Perché i napoletani hanno una marcia in più? Perché mantengono dalla loro parte un’ironia innata che sembra salvarli da ogni situazione, anche (e forse soprattutto) quando la ruota gira a loro sfavore. Un’ironia che sembra mettere radici nell’assoluta insofferenza di questo popolo ai totalitarismi, alle oppressioni e alle costrizioni dei regimi.

Proprio questa capacità tutta partenopea tanto cara solo a pochi altri popoli, trova “sfogo” in un articolo di Corrado Ocone pubblicato su La Lettura del Corriere della Sera dal titolo «Ci aiuterà (forse) una risata – L’importanza dell’ironia: da Socrate ai napoletani».

Nel suo articolo Ocone si sofferma proprio sull’ironia come patrimonio culturale di un popolo, come sapere antico che permette di evitare il sopravvento di inutili e sterili assolutismi e/o razionalismi. Per spiegare la sua teoria, l’autore sceglie di raccontare un aneddoto che, in poche semplicissime battute, sembra spiegare efficacemente la naturale propensione dei napoletani all’ironia e al sarcasmo.

«Il padre di un mio amico – racconta Ocone – raccontava che durante la visita di Hitler a Napoli nel 1938 un folto pubblico fu schierato lungo via Caracciolo, in attesa del suo passaggio su una macchina scoperta. Quando il Fuhrer passò in piedi nella macchina e tese il braccio nel saluto nazista, una voce dal pubblico non identificata ruppe il silenzio della cerimonia dicendo: Sta verenn’ si for’ chiove (sta controllando se fuori piove). In quel momento suo padre capì che il totalitarismo non avrebbe mai potuto conquistare l’animo dei napoletani.

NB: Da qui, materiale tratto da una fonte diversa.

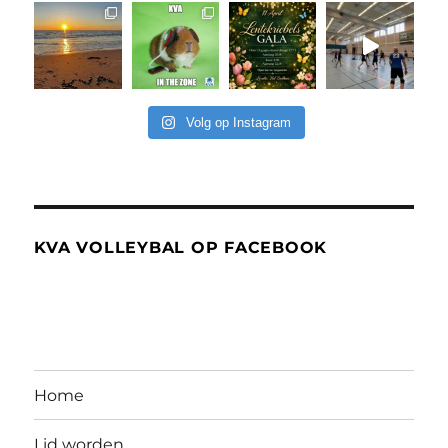
Volg op Instagram
KVA VOLLEYBAL OP FACEBOOK
Home
Lid worden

E probabilmente proprio per quel senso innato dell’ironia, quella capacità di non prendersi troppo sul serio».

Hitler

Quella risata sfoggiata per esorcizzare i tanti (troppi) problemi della città, quel senso dell’ironia tagliente in grado di spiazzarti e demolirti al contempo, fanno del Napoletano un vincente rispetto agli eventi, perché ridere, lo ha detto qualcuno prima di noi, allunga la vita!